PDA

View Full Version : SES5 Install not adding all OSDs



shashi_microfocus
25-Sep-2018, 13:38
Hi,

I am doing a new install of 6-node SES5, each node is with 9 disks. After installing all the ceph stages from 0 to 4, i was expecting 54 disks should be in the ceph cluster, but i found only 31 in the cluster. As per documentation, i have done complete wipe out of each of 54 disks. I ran stages from 1 to 3 multiple times, but it is not adding all the remaining disks. Can anyone please suggest me what could be the issue here and how to solve it.
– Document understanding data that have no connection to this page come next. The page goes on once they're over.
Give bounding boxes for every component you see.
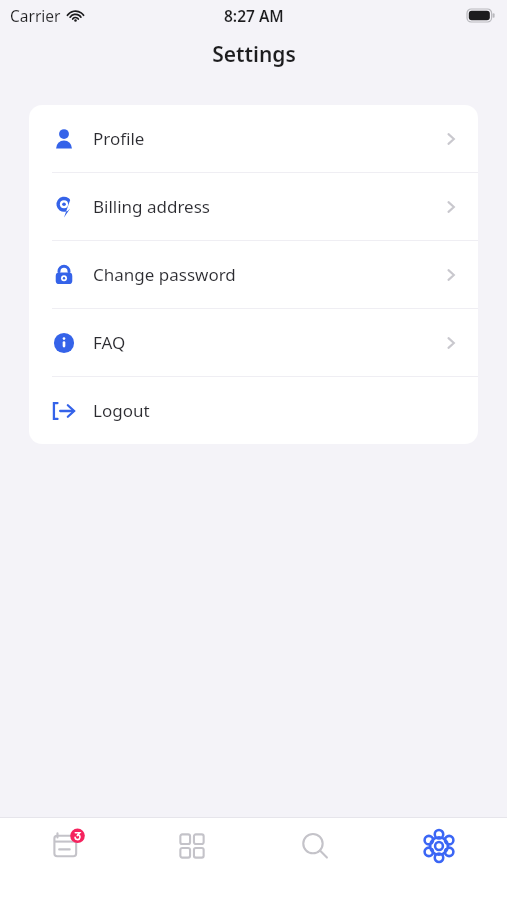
button[interactable]: Change password bbox=[29, 241, 478, 308]
staticText: Carrier bbox=[10, 5, 61, 26]
staticText: 8:27 AM bbox=[224, 5, 284, 26]
button[interactable]: Dashboard bbox=[137, 818, 247, 900]
staticText: Change password bbox=[93, 263, 236, 286]
staticText: Logout bbox=[93, 399, 150, 422]
button[interactable]: Profile bbox=[29, 105, 478, 172]
button[interactable]: Billing address bbox=[29, 173, 478, 240]
staticText: Settings bbox=[212, 40, 296, 69]
staticText: Billing address bbox=[93, 195, 210, 218]
button[interactable]: Logout bbox=[29, 377, 478, 444]
button[interactable]: Search bbox=[260, 818, 370, 900]
button[interactable]: FAQ bbox=[29, 309, 478, 376]
staticText: Profile bbox=[93, 127, 145, 150]
button[interactable]: Settings bbox=[384, 818, 494, 900]
button[interactable]: Calendar bbox=[13, 818, 123, 900]
staticText: FAQ bbox=[93, 331, 126, 354]
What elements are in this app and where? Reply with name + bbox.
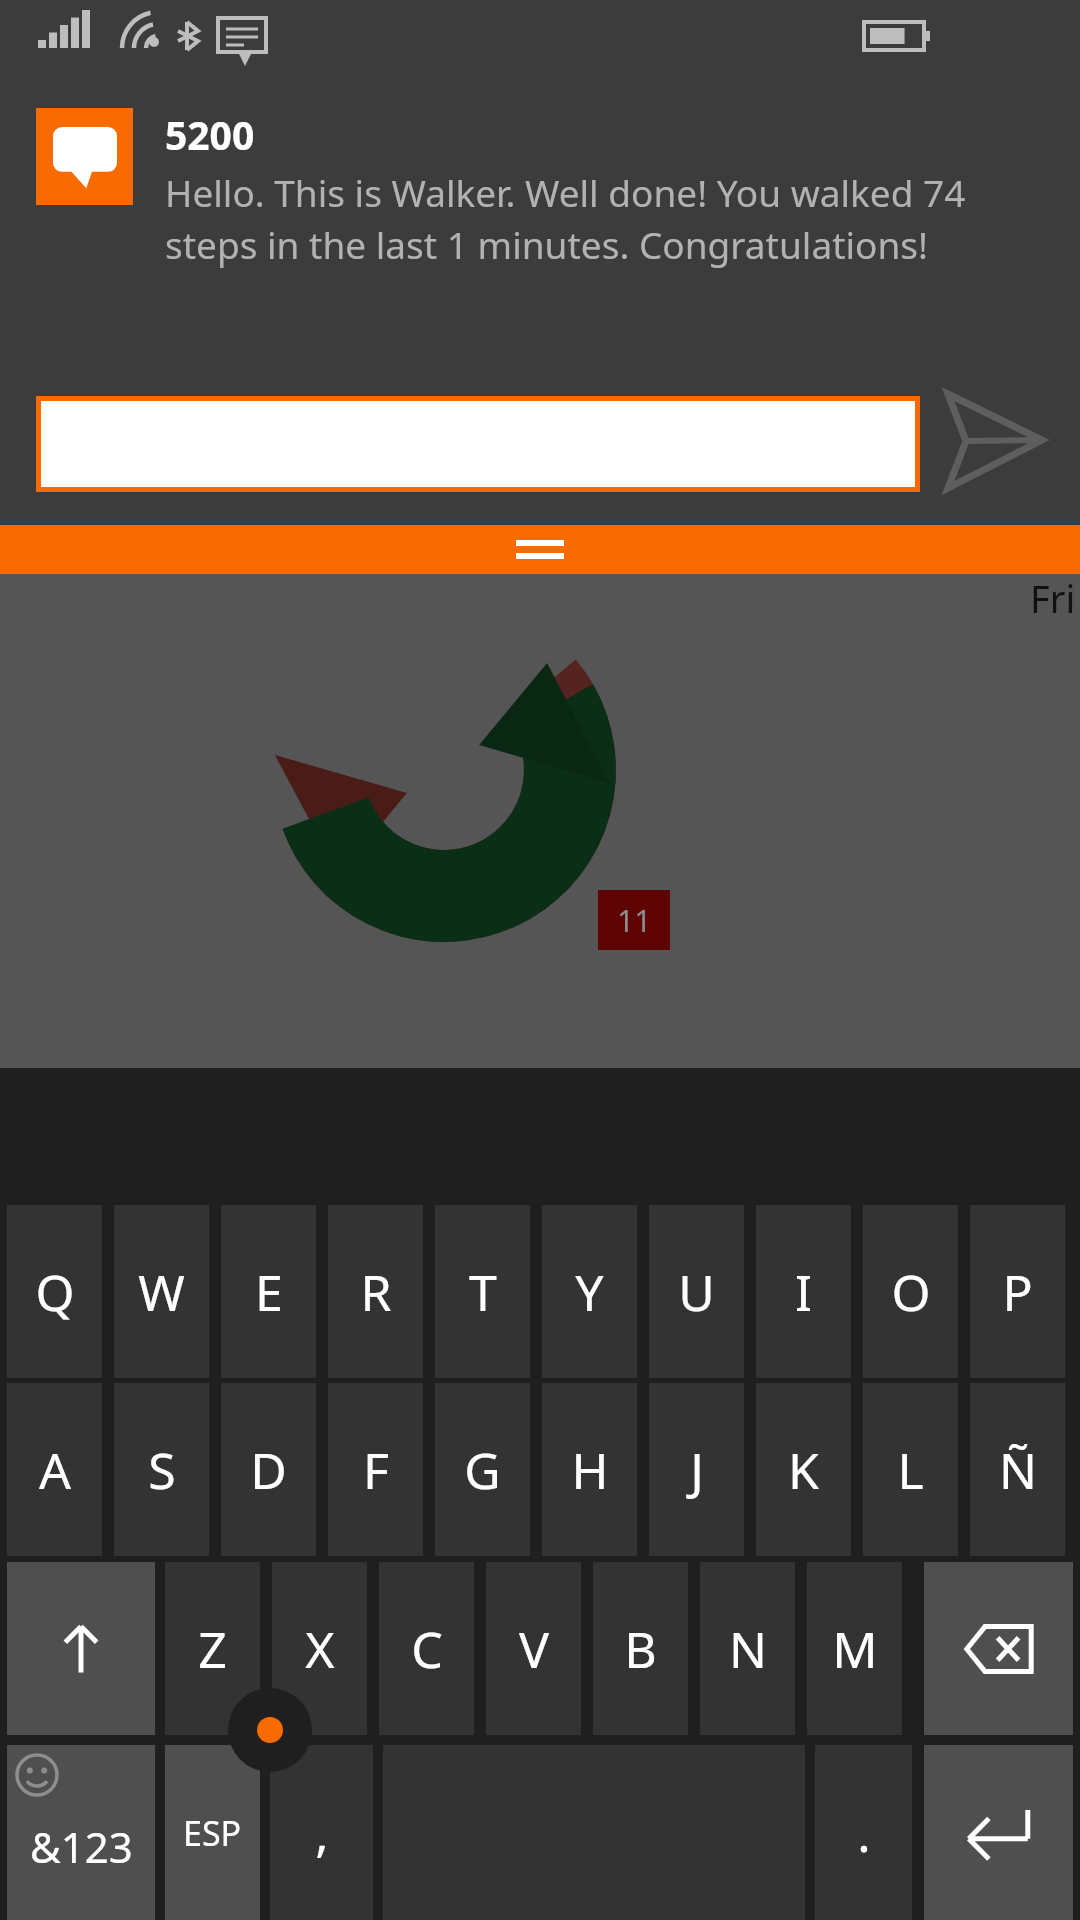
staticText: O: [891, 1258, 931, 1326]
button[interactable]: L: [863, 1383, 958, 1556]
staticText: Fri: [1030, 572, 1076, 624]
staticText: ,: [315, 1799, 329, 1867]
button[interactable]: U: [649, 1205, 744, 1378]
staticText: G: [464, 1436, 501, 1504]
button[interactable]: D: [221, 1383, 316, 1556]
button[interactable]: ,: [270, 1745, 373, 1920]
button[interactable]: N: [700, 1562, 795, 1735]
staticText: S: [148, 1436, 176, 1504]
staticText: 5200: [165, 108, 255, 161]
button[interactable]: T: [435, 1205, 530, 1378]
button[interactable]: B: [593, 1562, 688, 1735]
staticText: U: [678, 1258, 715, 1326]
staticText: V: [519, 1615, 549, 1683]
staticText: N: [729, 1615, 767, 1683]
staticText: F: [363, 1436, 389, 1504]
staticText: .: [857, 1799, 871, 1867]
button[interactable]: F: [328, 1383, 423, 1556]
button[interactable]: O: [863, 1205, 958, 1378]
staticText: W: [138, 1258, 185, 1326]
button[interactable]: Backspace: [924, 1562, 1073, 1735]
button[interactable]: Z: [165, 1562, 260, 1735]
staticText: K: [788, 1436, 819, 1504]
button[interactable]: Shift: [7, 1562, 155, 1735]
staticText: J: [690, 1436, 704, 1504]
button[interactable]: W: [114, 1205, 209, 1378]
button[interactable]: &123: [7, 1745, 155, 1920]
staticText: C: [411, 1615, 443, 1683]
staticText: Ñ: [999, 1436, 1037, 1504]
button[interactable]: E: [221, 1205, 316, 1378]
staticText: Y: [575, 1258, 604, 1326]
button[interactable]: Y: [542, 1205, 637, 1378]
staticText: Z: [198, 1615, 227, 1683]
button[interactable]: .: [815, 1745, 912, 1920]
staticText: E: [255, 1258, 283, 1326]
button[interactable]: 5200: [0, 108, 1080, 270]
staticText: L: [897, 1436, 924, 1504]
staticText: I: [795, 1258, 812, 1326]
button[interactable]: I: [756, 1205, 851, 1378]
staticText: B: [624, 1615, 657, 1683]
button[interactable]: A: [7, 1383, 102, 1556]
button[interactable]: K: [756, 1383, 851, 1556]
staticText: D: [250, 1436, 287, 1504]
button[interactable]: S: [114, 1383, 209, 1556]
button[interactable]: X: [272, 1562, 367, 1735]
button[interactable]: M: [807, 1562, 902, 1735]
button[interactable]: Enter: [924, 1745, 1073, 1920]
staticText: Q: [35, 1258, 75, 1326]
staticText: X: [305, 1615, 335, 1683]
button[interactable]: ESP: [165, 1745, 260, 1920]
staticText: H: [571, 1436, 609, 1504]
staticText: Hello. This is Walker. Well done! You wa…: [165, 167, 1056, 270]
button[interactable]: Expand notification: [0, 525, 1080, 574]
button[interactable]: Ñ: [970, 1383, 1065, 1556]
button[interactable]: [36, 396, 920, 492]
staticText: P: [1002, 1258, 1033, 1326]
button[interactable]: G: [435, 1383, 530, 1556]
staticText: M: [832, 1615, 878, 1683]
staticText: R: [360, 1258, 392, 1326]
staticText: ESP: [183, 1810, 242, 1856]
button[interactable]: C: [379, 1562, 474, 1735]
staticText: A: [39, 1436, 71, 1504]
button[interactable]: Voice input: [228, 1688, 312, 1772]
button[interactable]: R: [328, 1205, 423, 1378]
button[interactable]: P: [970, 1205, 1065, 1378]
staticText: T: [469, 1258, 497, 1326]
staticText: 11: [617, 900, 652, 941]
button[interactable]: H: [542, 1383, 637, 1556]
button[interactable]: J: [649, 1383, 744, 1556]
button[interactable]: Send: [936, 384, 1052, 500]
staticText: &123: [30, 1818, 133, 1875]
button[interactable]: V: [486, 1562, 581, 1735]
button[interactable]: Q: [7, 1205, 102, 1378]
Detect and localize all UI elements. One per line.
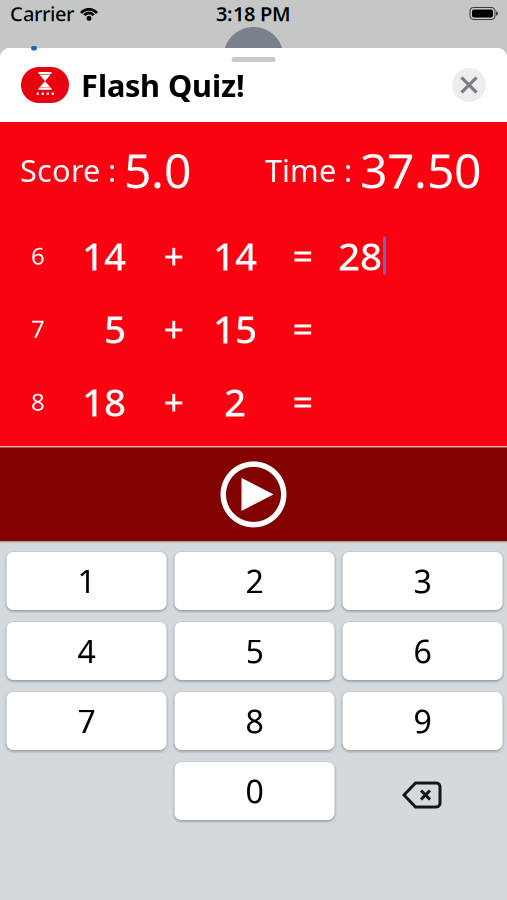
button[interactable]: Close — [452, 68, 486, 102]
staticText: 5 — [246, 630, 264, 672]
button[interactable]: 6 — [342, 622, 502, 680]
staticText: 37.50 — [360, 138, 481, 202]
staticText: 6 — [31, 240, 45, 272]
staticText: Carrier — [10, 0, 74, 27]
staticText: 2 — [246, 560, 264, 602]
button[interactable]: 9 — [342, 692, 502, 750]
staticText: 6 — [414, 630, 432, 672]
button[interactable]: Delete — [342, 762, 502, 820]
button[interactable]: 8 — [174, 692, 334, 750]
button[interactable]: 3 — [342, 552, 502, 610]
staticText: Flash Quiz! — [81, 65, 245, 105]
staticText: 1 — [78, 560, 96, 602]
staticText: 8 — [31, 386, 45, 418]
button[interactable]: 5 — [174, 622, 334, 680]
staticText: Time : — [265, 150, 360, 190]
staticText: = — [292, 378, 314, 425]
staticText: 14 — [213, 230, 257, 281]
staticText: = — [292, 305, 314, 352]
button[interactable]: 0 — [174, 762, 334, 820]
staticText: 3:18 PM — [216, 0, 291, 27]
staticText: 5.0 — [124, 138, 191, 202]
staticText: + — [164, 378, 184, 425]
staticText: = — [292, 232, 314, 279]
staticText: 18 — [82, 376, 126, 427]
staticText: 4 — [78, 630, 96, 672]
staticText: + — [164, 232, 184, 279]
staticText: 5 — [104, 303, 126, 354]
staticText: 7 — [31, 313, 45, 344]
staticText: 14 — [82, 230, 126, 281]
button[interactable]: 2 — [174, 552, 334, 610]
button[interactable]: 4 — [6, 622, 166, 680]
staticText: 2 — [224, 376, 246, 427]
staticText: 7 — [78, 700, 96, 742]
staticText: 0 — [246, 770, 264, 812]
button[interactable]: Play — [220, 461, 286, 527]
staticText: 15 — [213, 303, 257, 354]
staticText: 9 — [414, 700, 432, 742]
staticText: 8 — [246, 700, 264, 742]
staticText: Score : — [20, 150, 124, 190]
staticText: + — [164, 305, 184, 352]
staticText: 28 — [338, 230, 382, 281]
button[interactable]: 7 — [6, 692, 166, 750]
staticText: 3 — [414, 560, 432, 602]
button[interactable]: 1 — [6, 552, 166, 610]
For example, for node6, in the proposal, all the 9 disks are mentioned. But after SES5 install, i found only 4 got added as OSDs.

# salt '*' pillar.items

sosesn6.swlab.net:
----------
available_roles:


benchmark:
----------

ceph:
----------
storage:
----------
osds:
----------
/dev/sdb:
----------
format:
bluestore
/dev/sdc:
----------
format:
bluestore
/dev/sdd:
----------
format:
bluestore
/dev/sde:
----------
format:
bluestore
/dev/sdf:
----------
format:
bluestore
/dev/sdg:
----------
format:
bluestore
/dev/sdh:
----------
format:
bluestore
/dev/sdi:
----------
format:
bluestore
/dev/sdj:
----------
format:
bluestore



# ceph-disk list
/dev/sda :
/dev/sda1 swap, swap
/dev/sda2 other, ext4, mounted on /
/dev/sdb other, unknown
/dev/sdc other, unknown
/dev/sdd other, unknown
/dev/sde :
/dev/sde1 ceph data, active, cluster ceph, osd.22, block /dev/sde2
/dev/sde2 ceph block, for /dev/sde1
/dev/sdf other, unknown
/dev/sdg :
/dev/sdg1 ceph data, active, cluster ceph, osd.16, block /dev/sdg2
/dev/sdg2 ceph block, for /dev/sdg1
/dev/sdh other, unknown
/dev/sdi :
/dev/sdi1 ceph data, active, cluster ceph, osd.11, block /dev/sdi2
/dev/sdi2 ceph block, for /dev/sdi1
/dev/sdj :
/dev/sdj1 ceph data, active, cluster ceph, osd.3, block /dev/sdj2
/dev/sdj2 ceph block, for /dev/sdj1



Thanks & Regards,
Shashi Kanth.

eblock
25-Sep-2018, 15:32
Hi,

first of all, check the ceph-osd.log files (/var/log/ceph/) on one of the servers that doesn't deploy all the OSDs it is supposed to. There should be something revealing the cause.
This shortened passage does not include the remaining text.